Fingers crossed, prayers said, geological long-run inevitability understood.

Read the whole story here.

Friday, March 13, 2009

Breakthrough battery charger



Researchers at the Massachusetts Institute of Technology (MIT) announced a breakthrough in lithium-ion battery chargers yesterday. They claim that the advance allows lithium-ion batteries, the standard in small electronics cellphones, and hybrid vehicles, both to charge and discharge stored energy much more quickly than presently possible. While it might take six, eight, ten minutes to fully charge a cell phone now with a good charger, the MIT prototype can do it in thirty seconds. Because it is a new technique of manufacturing lithium-ion battery materials, rather than a new material, itself, researchers said production could be only two to three years away. It could be a huge boon to the electric car. Read more detail here from The Times of London.

Sunday, January 18, 2009

Latest global warming victim


California Brown Pelican

The latest of the victims of on-going climate change and global warming were the endangered California Brown Pelican. The birds lured by warming temperatures and mild winters have been moving en mass north to Oregon and even Washington, well beyond their traditional California habitat which ranges from Northern California to Baja California, Mexico.
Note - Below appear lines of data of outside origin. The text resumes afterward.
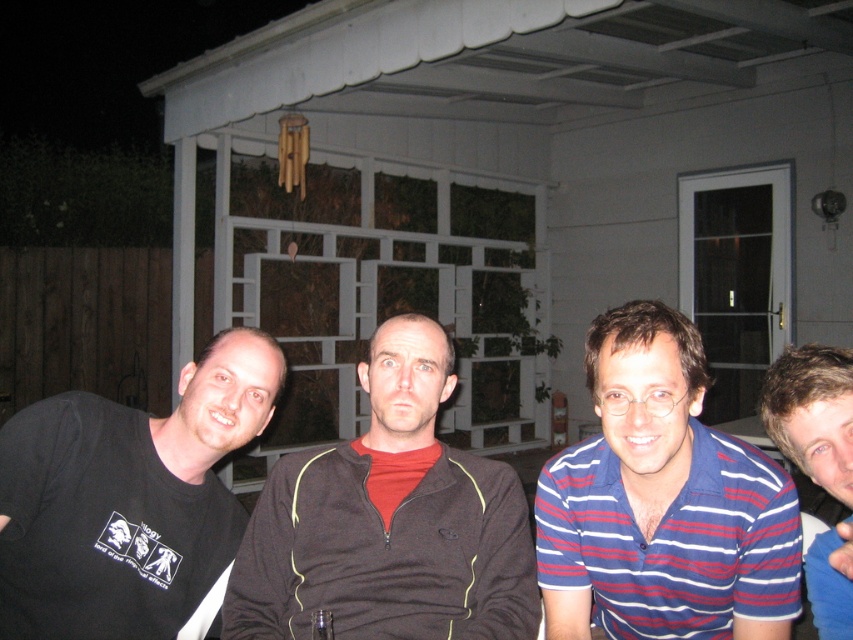 Question: Does blue striped shirt at center lie in front of dark gray zip-up sweater at center?

Choices:
 (A) no
 (B) yes

Answer: (B)

Question: Where is dark gray zip-up sweater at center located in relation to black matte shirt at left in the image?

Choices:
 (A) above
 (B) below

Answer: (B)

Question: Estimate the real-world distances between objects in this image. Which object is farther from the dark gray zip-up sweater at center?

Choices:
 (A) black matte shirt at left
 (B) blue striped shirt at right
 (C) blue striped shirt at center

Answer: (B)

Question: Which point is closer to the camera taking this photo?

Choices:
 (A) (70, 595)
 (B) (694, 572)

Answer: (B)

Question: Which of the following is the closest to the observer?

Choices:
 (A) dark gray zip-up sweater at center
 (B) blue striped shirt at right
 (C) blue striped shirt at center
 (D) black matte shirt at left

Answer: (B)

Question: Where is blue striped shirt at center located in relation to dark gray zip-up sweater at center in the image?

Choices:
 (A) below
 (B) above

Answer: (A)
According to the New York Times as many as 5,000 pelicans may have been roosting on East Sand Island in the Columbia River estuary when a brutal storm hit. The storm packed 60 mile-an-hour winds and temperatures below freezing. The Times quotes Deborah Jaques, an Oregon wildlife biologist specializing in sea birds, "These birds were probably not subject to anything like this in a hundred years." UC Davis avian ecologist Dan Anderson told the Times that, "...once exposed to snow and extreme cold, the birds have a tough time drying off if soaked." This jives with the observations of David Jessup, a senior wildlife veterinarian for the California Department of Fish and Game. Jessup said his department examined many of the over 400 dead birds found in recent weeks and encountered lots of cases where legs, toes and pouches had frozen off.

In the Clarion Content's view this tragedy epitomizes what is likely to come from climate change and global warming. It is quite impossible for humans to wipe the Earth out. However, significant changes in climate will have all sorts of unintended consequences and blowback. It is quite possible for mankind to wipe out many species, including our own.